Harter Kassenkampf um Mitglieder

Den Allgemeinen Ortskrankenkassen laufen die Versicherten davon, weil sie für den geplanten Gesundheitsfonds ihre Beiträge drastisch erhöhen müssen. Mit Telefonakquise und speziellen Angeboten wollen sie gesunde Gutverdiener jetzt zurückholen

Für Kranke, Alte und Hartz-IV-Empfänger lohnt sich ein Wechsel meistens nicht

AUS BERLIN ANNA LEHMANN

Einen Einkaufsgutschein für 17,15 Euro gibt es bei der DAK, die innovative Teekanne mit Aromalift spendet die Barmer, und die AOK Brandenburg verlost eine Wellnessreise nach Bad Füssing – die Mitgliederwerbung der Krankenkassen läuft auf Hochtouren. „Jeder jagt hinter jedem her“, beschreibt Jörg Trinogga, Sprecher der AOK Brandenburg, den seit Jahresbeginn entbrannten Wettstreit unter den 250 Kassen.
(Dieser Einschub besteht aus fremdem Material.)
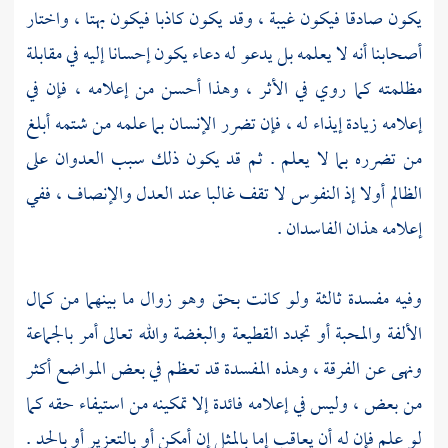
يكون صادقا فيكون غيبة ، وقد يكون كاذبا فيكون بهتا ، واختار
أصحابنا أنه لا يعلمه بل يدعو له دعاء يكون إحسانا إليه في مقابلة
مظلمته كما روي في الأثر ، وهذا أحسن من إعلامه ، فإن في
إعلامه زيادة إيذاء له ، فإن تضرر الإنسان بما علمه من شتمه أبلغ
من تضرره بما لا يعلم . ثم قد يكون ذلك سبب العدوان على
الظالم أولا إذ النفوس لا تقف غالبا عند العدل والإنصاف ، ففي
إعلامه هذان الفاسدان .
وفيه مفسدة ثالثة ولو كانت بحق وهو زوال ما بينهما من كمال
الألفة والمحبة أو تجدد القطيعة والبغضة والله تعالى أمر بالجماعة
ونهى عن الفرقة ، وهذه المفسدة قد تعظم في بعض المواضع أكثر
من بعض ، وليس في إعلامه فائدة إلا تمكينه من استيفاء حقه كما
لو علم فإن له أن يعاقب إما بالمثل إن أمكن أو بالتعزير أو بالحد .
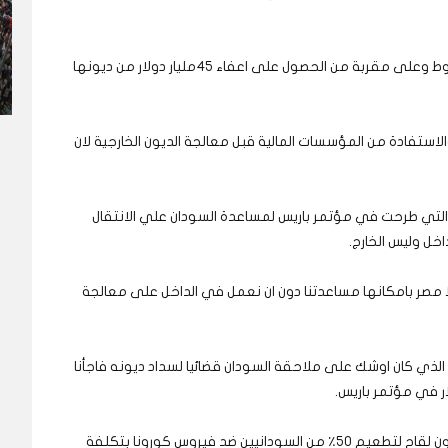
وقال رئيس الوزراء السوداني ان بلاده نفذت جميع الشروط وعلى مقربة من الحصول على اعفاء 45مليار دولار من ديونها
الاستفادة من المؤسسات المالية قبل معالجة الديون الخارجية لان
لتي طرحت في مؤتمر باريس لمساعدة السودان علي الانتقال
خل وليس الخارج.
 ولا مصر بامكانها مساعدتنا دون ان نعمل في الداخل على معالجة
قي الذي كان اوشك على ملاحقة السودان قضائيا لسداد ديونه فاجأنا
واضاف:” سيمول هذا البنك الافريقي ايضا شراء 22مليون لقاح لتطعيم 50٪ من السودانيين ضد فيروس كورونا بتكلفة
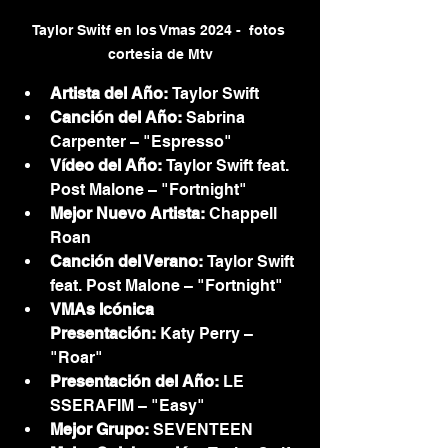
Taylor Switf en los Vmas 2024 -  fotos 
cortesia de Mtv
Artista del Año:
 Taylor Swift
Canción del Año:
 Sabrina 
Carpenter – "Espresso"
Vídeo del Año:
 Taylor Swift feat. 
Post Malone – "Fortnight"
Mejor Nuevo Artista:
 Chappell 
Roan
Canción del Verano:
 Taylor Swift 
feat. Post Malone – "Fortnight"
VMAs Icónica 
Presentación:
 Katy Perry – 
"Roar"
Presentación del Año:
 LE 
SSERAFIM – "Easy"
Mejor Grupo:
 SEVENTEEN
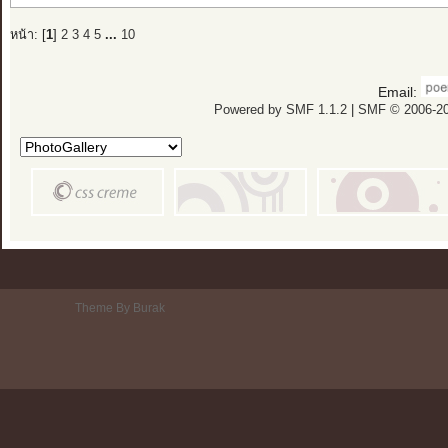
หน้า: [
1
]
2
3
4
5
...
10
Email:
Powered by SMF 1.1.2
|
SMF © 2006-20
Theme By Burak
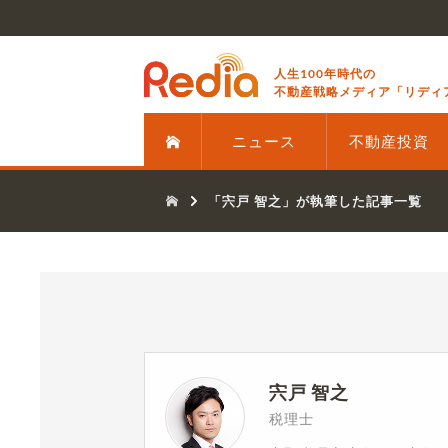
人生100年時代の
不動産戦略メディア「リディ
ニュース
不動産投資
「宍戸 智之」が執筆した記事一覧
宍戸 智之
税理士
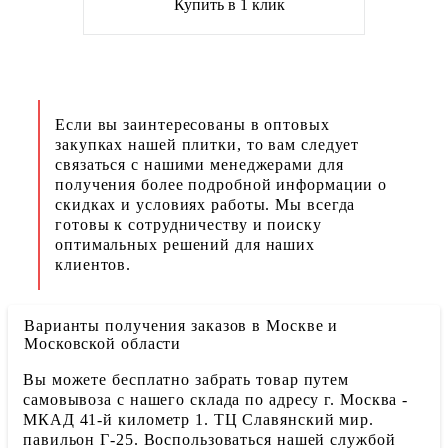
Купить в 1 клик
Если вы заинтересованы в оптовых
закупках нашей плитки, то вам следует
связаться с нашими менеджерами для
получения более подробной информации о
скидках и условиях работы. Мы всегда
готовы к сотрудничеству и поиску
оптимальных решений для наших
клиентов.
Варианты получения заказов в Москве и
Московской области
Вы можете бесплатно забрать товар путем
самовывоза с нашего склада по адресу г. Москва -
МКАД 41-й километр 1. ТЦ Славянский мир.
павильон Г-25. Воспользоваться нашей службой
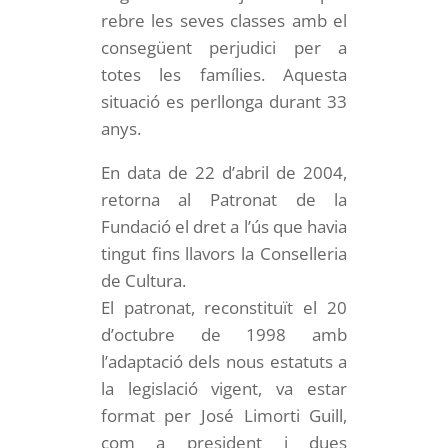
rebre les seves classes amb el
consegüent perjudici per a
totes les famílies. Aquesta
situació es perllonga durant 33
anys.
En data de 22 d’abril de 2004,
retorna al Patronat de la
Fundació el dret a l’ús que havia
tingut fins llavors la Conselleria
de Cultura.
El patronat, reconstituït el 20
d’octubre de 1998 amb
l’adaptació dels nous estatuts a
la legislació vigent, va estar
format per José Limorti Guill,
com a president i dues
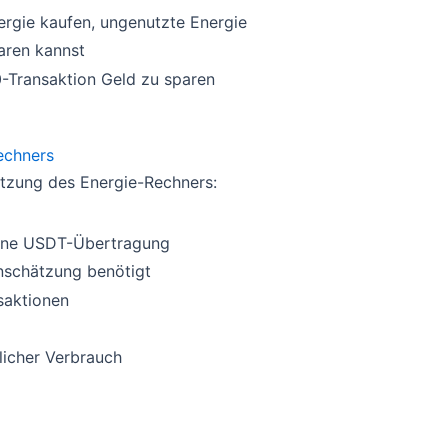
ergie kaufen, ungenutzte Energie
aren kannst
-Transaktion Geld zu sparen
echners
utzung des Energie-Rechners:
elne USDT-Übertragung
nschätzung benötigt
saktionen
licher Verbrauch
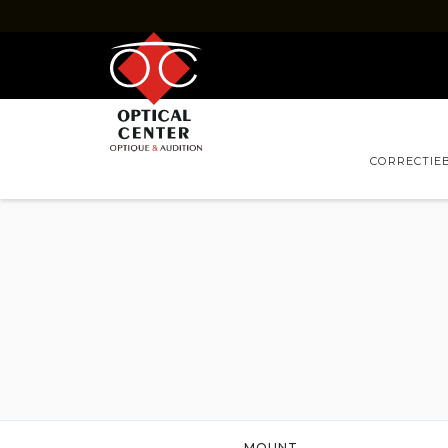
CORRECTIE
BRIL
PAKKETJES
MANNEN
VROUWEN
MERKEN
VRAGEN
NIEUWTJE
Merken
Correctiebrillen RAY-BAN
Correctiebrillen
Correctiebrillen DOLCE & GABBANA
Correctiebrille
Correctiebrillen GUCCI
Correctiebrillen
Correctiebrillen LUKKAS
Correctiebrillen
Correctiebrillen PRADA
Correctiebrillen
MOUNT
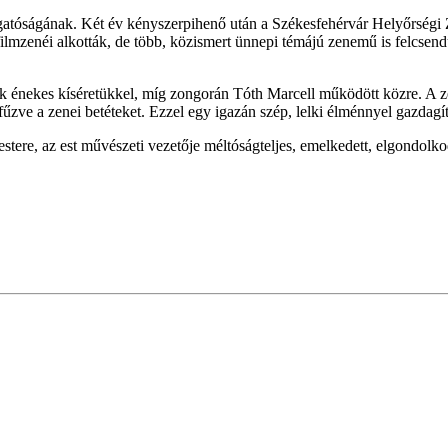
lgatóságának. Két év kényszerpihenő után a Székesfehérvár Helyőrségi Z
ilmzenéi alkották, de több, közismert ünnepi témájú zenemű is felcsend
ék énekes kíséretükkel, míg zongorán Tóth Marcell működött közre. A z
űzve a zenei betéteket. Ezzel egy igazán szép, lelki élménnyel gazdagít
re, az est művészeti vezetője méltóságteljes, emelkedett, elgondolkodt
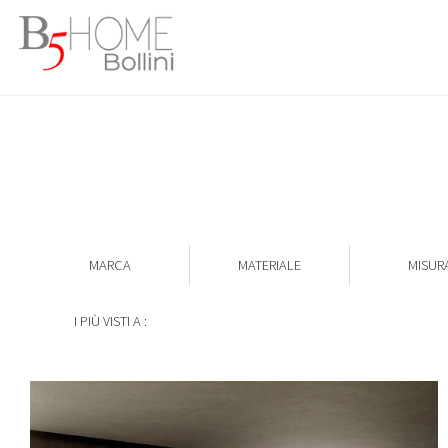
MARCA
MATERIALE
MISUR
I PIÙ VISTI A :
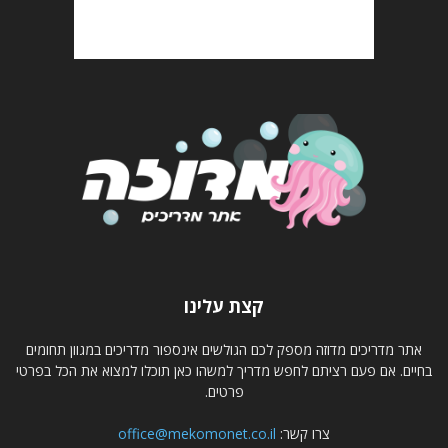
קצת עלינו
אתר מדריכים מדוזה מספק לכם הגולשים אינספור מדריכים במגוון תחומים
בחיים. אם פעם רציתם לחפש מדריך למשהו כאן תוכלו למצוא את הכל בפרטי
פרטים.
צרו קשר:
office@mekomonet.co.il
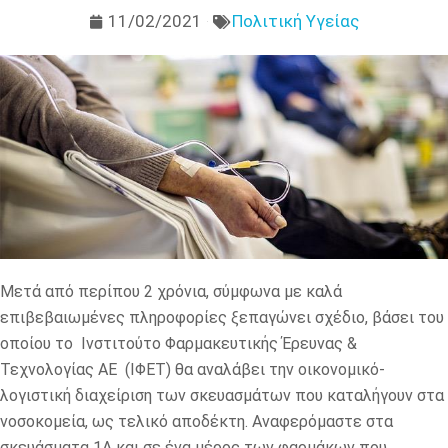
11/02/2021
Πολιτική Υγείας
Μετά από περίπου 2 χρόνια, σύμφωνα με καλά
επιβεβαιωμένες πληροφορίες ξεπαγώνει σχέδιο, βάσει του
οποίου το Ινστιτούτο Φαρμακευτικής Έρευνας &
Τεχνολογίας ΑΕ (ΙΦΕΤ) θα αναλάβει την οικονομικό-
λογιστική διαχείριση των σκευασμάτων που καταλήγουν στα
νοσοκομεία, ως τελικό αποδέκτη. Αναφερόμαστε στα
σκευάσματα 1Α και σε ένα μέρος των φαρμάκων που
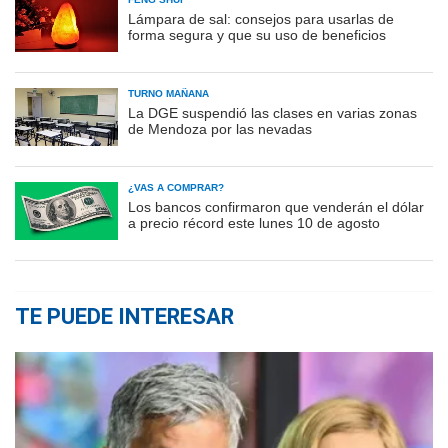
Lámpara de sal: consejos para usarlas de
forma segura y que su uso de beneficios
TURNO MAÑANA
La DGE suspendió las clases en varias zonas
de Mendoza por las nevadas
¿VAS A COMPRAR?
Los bancos confirmaron que venderán el dólar
a precio récord este lunes 10 de agosto
TE PUEDE INTERESAR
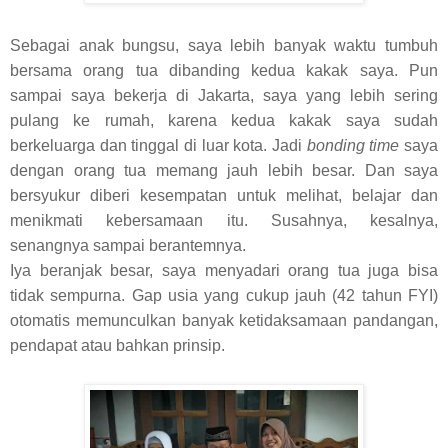
Sebagai anak bungsu, saya lebih banyak waktu tumbuh
bersama orang tua dibanding kedua kakak saya. Pun
sampai saya bekerja di Jakarta, saya yang lebih sering
pulang ke rumah, karena kedua kakak saya sudah
berkeluarga dan tinggal di luar kota. Jadi
bonding time
saya
dengan orang tua memang jauh lebih besar. Dan saya
bersyukur diberi kesempatan untuk melihat, belajar dan
menikmati kebersamaan itu. Susahnya, kesalnya,
senangnya sampai berantemnya.
Iya beranjak besar, saya menyadari orang tua juga bisa
tidak sempurna. Gap usia yang cukup jauh (42 tahun FYI)
otomatis memunculkan banyak ketidaksamaan pandangan,
pendapat atau bahkan prinsip.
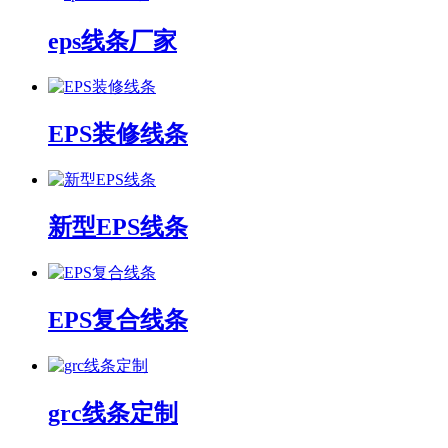
eps线条厂家
EPS装修线条
新型EPS线条
EPS复合线条
grc线条定制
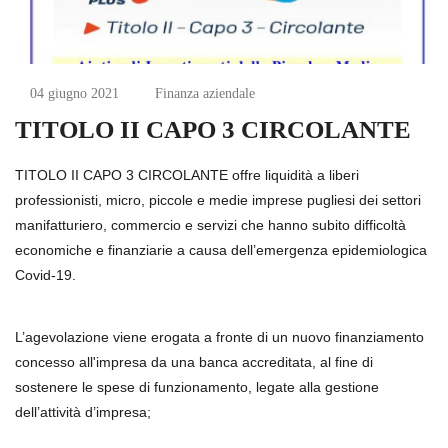
04 giugno 2021
Finanza aziendale
TITOLO II CAPO 3 CIRCOLANTE
TITOLO II CAPO 3 CIRCOLANTE offre liquidità a liberi
professionisti, micro, piccole e medie imprese pugliesi dei settori
manifatturiero, commercio e servizi che hanno subito difficoltà
economiche e finanziarie a causa dell’emergenza epidemiologica
Covid-19.
L’agevolazione viene erogata a fronte di un nuovo finanziamento
concesso all'impresa da una banca accreditata, al fine di
sostenere le spese di funzionamento, legate alla gestione
dell’attività d’impresa;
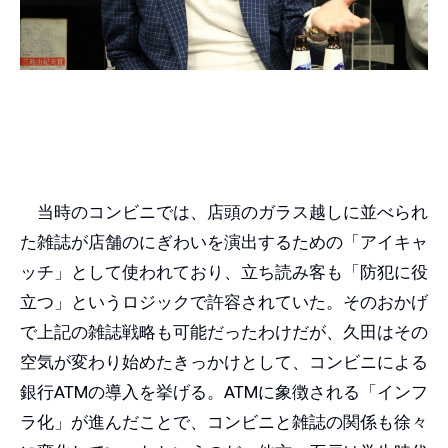
当時のコンビニでは、店頭のガラス越しに並べられ
た雑誌が店舗のにぎわいを演出するための「アイキャ
ッチ」として使われており、立ち読み客も「防犯に役
立つ」というロジックで許容されていた。そのおかげ
で上記の雑誌戦略も可能だったわけだが、久田はその
空気が変わり始めたきっかけとして、コンビニによる
銀行ATMの導入を挙げる。ATMに象徴される「インフ
ラ化」が進んだことで、コンビニと雑誌の関係も徐々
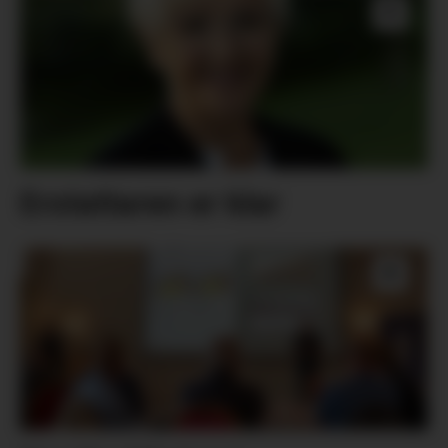
Erstattaren er klar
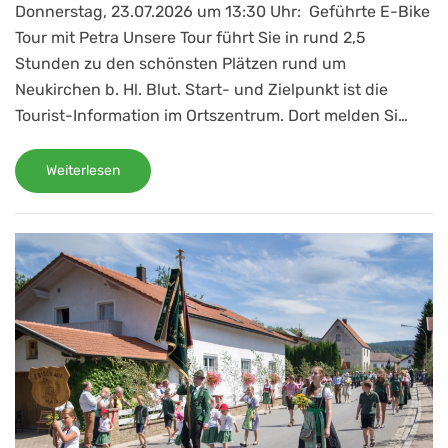
Donnerstag, 23.07.2026 um 13:30 Uhr: Geführte E-Bike
Tour mit Petra Unsere Tour führt Sie in rund 2,5
Stunden zu den schönsten Plätzen rund um
Neukirchen b. Hl. Blut. Start- und Zielpunkt ist die
Tourist-Information im Ortszentrum. Dort melden Si…
Weiterlesen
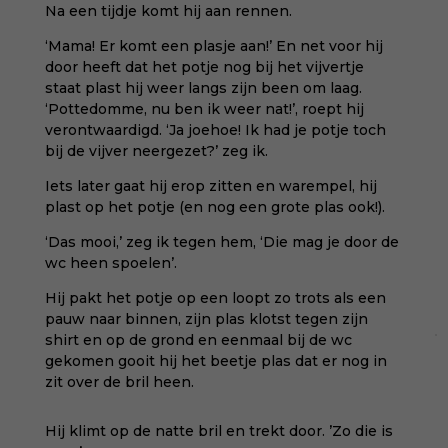
Na een tijdje komt hij aan rennen.
‘Mama! Er komt een plasje aan!’ En net voor hij
door heeft dat het potje nog bij het vijvertje
staat plast hij weer langs zijn been om laag.
‘Pottedomme, nu ben ik weer nat!’, roept hij
verontwaardigd. ‘Ja joehoe! Ik had je potje toch
bij de vijver neergezet?’ zeg ik.
Iets later gaat hij erop zitten en warempel, hij
plast op het potje (en nog een grote plas ook!).
‘Das mooi,’ zeg ik tegen hem, ‘Die mag je door de
wc heen spoelen’.
Hij pakt het potje op een loopt zo trots als een
pauw naar binnen, zijn plas klotst tegen zijn
shirt en op de grond en eenmaal bij de wc
gekomen gooit hij het beetje plas dat er nog in
zit over de bril heen.
Hij klimt op de natte bril en trekt door. ’Zo die is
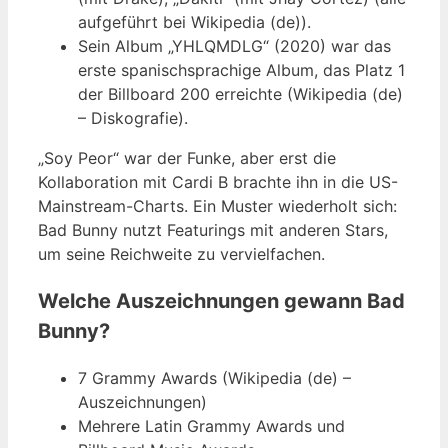
aufgeführt bei Wikipedia (de)).
Sein Album „YHLQMDLG“ (2020) war das
erste spanischsprachige Album, das Platz 1
der Billboard 200 erreichte (Wikipedia (de)
– Diskografie).
„Soy Peor“ war der Funke, aber erst die
Kollaboration mit Cardi B brachte ihn in die US-
Mainstream-Charts. Ein Muster wiederholt sich:
Bad Bunny nutzt Featurings mit anderen Stars,
um seine Reichweite zu vervielfachen.
Welche Auszeichnungen gewann Bad
Bunny?
7 Grammy Awards (Wikipedia (de) –
Auszeichnungen)
Mehrere Latin Grammy Awards und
Zum 1. Januar 2007 haben die Krankenkassen die Beiträge um durchschnittlich 0,6 Prozentpunkte erhöht, wobei die Mitglieder vieler Ortskrankenkassen einen überdurchschnittlichen Anstieg verkraften mussten. In Brandenburg wuchs der Beitragssatz um 0,9 Punkte auf 14,9 Prozent, in Rheinland-Pfalz gar um 1,6 Beitragssatzpunkte auf 15,5 Prozent. Einer Arbeitnehmerin in Mainz mit einem Bruttogehalt von 2.000 Euro werden damit zusätzlich 32 Euro im Monat vom Gehalt abgezogen.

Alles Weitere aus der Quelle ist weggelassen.